『顔も見たくない』と振られた御曹司に十年越しで執着されていました
 たしかに、お互い苗字しか名乗っていない。年齢と簡単な経歴を話しただけで、勤め先も明かしていないから少し話したところで問題はないだろう。どうせ、この場限りの酔っ払いの愚痴で終わるはずだ。

 照明に照らされた濃いブラウンの瞳が、まっすぐにこちらを見ている。なぜかその色に触れたことがあるような懐かしさを感じて、胸の奥が微かに疼く。

 不思議と、この人に話せば楽になれる気がした。

「実は……」

 誘惑に抗えなくなった紗月は、自分の状況についてポツポツと説明を始めた。

 紗月が勤めているのは、業界内ではそれなりの存在感を持つ中堅のIT企業だ。
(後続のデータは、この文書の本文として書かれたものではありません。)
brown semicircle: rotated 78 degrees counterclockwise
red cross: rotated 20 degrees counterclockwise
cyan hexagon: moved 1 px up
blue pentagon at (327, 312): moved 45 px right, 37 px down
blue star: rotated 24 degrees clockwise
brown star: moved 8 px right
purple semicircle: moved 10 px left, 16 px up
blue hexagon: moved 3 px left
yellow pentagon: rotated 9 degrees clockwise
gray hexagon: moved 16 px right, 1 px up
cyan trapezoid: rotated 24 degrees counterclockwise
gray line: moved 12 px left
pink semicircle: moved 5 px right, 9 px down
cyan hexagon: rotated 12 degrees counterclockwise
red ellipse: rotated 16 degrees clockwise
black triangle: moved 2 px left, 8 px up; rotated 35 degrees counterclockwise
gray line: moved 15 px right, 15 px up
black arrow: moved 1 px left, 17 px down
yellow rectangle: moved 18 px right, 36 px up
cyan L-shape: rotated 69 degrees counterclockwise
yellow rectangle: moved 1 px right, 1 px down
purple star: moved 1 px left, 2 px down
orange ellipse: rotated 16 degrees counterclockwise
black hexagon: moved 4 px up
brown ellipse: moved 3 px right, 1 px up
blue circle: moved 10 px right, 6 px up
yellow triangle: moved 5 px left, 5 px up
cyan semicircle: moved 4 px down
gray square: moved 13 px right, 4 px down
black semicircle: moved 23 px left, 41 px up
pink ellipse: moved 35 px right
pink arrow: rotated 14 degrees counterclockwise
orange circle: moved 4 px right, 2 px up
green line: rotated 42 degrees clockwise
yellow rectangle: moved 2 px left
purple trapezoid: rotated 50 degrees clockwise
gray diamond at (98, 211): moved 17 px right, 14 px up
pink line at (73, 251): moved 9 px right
業績は悪くないものの、残業や休日出勤が常態化しており、辞めていく人間が後を絶たなかった。

「元々経営層が『若い社員は多少の残業は大丈夫だ』、という考えみたいで……世の中、ワークライフバランスっていうけど、うちはワークワークバランスなのよね」

 グラスを片手に、紗月は力なく笑う。

 さらに、半年前に上司が代わってから労働環境が悪化し、毎日追われるように業務をこなす現状を説明する。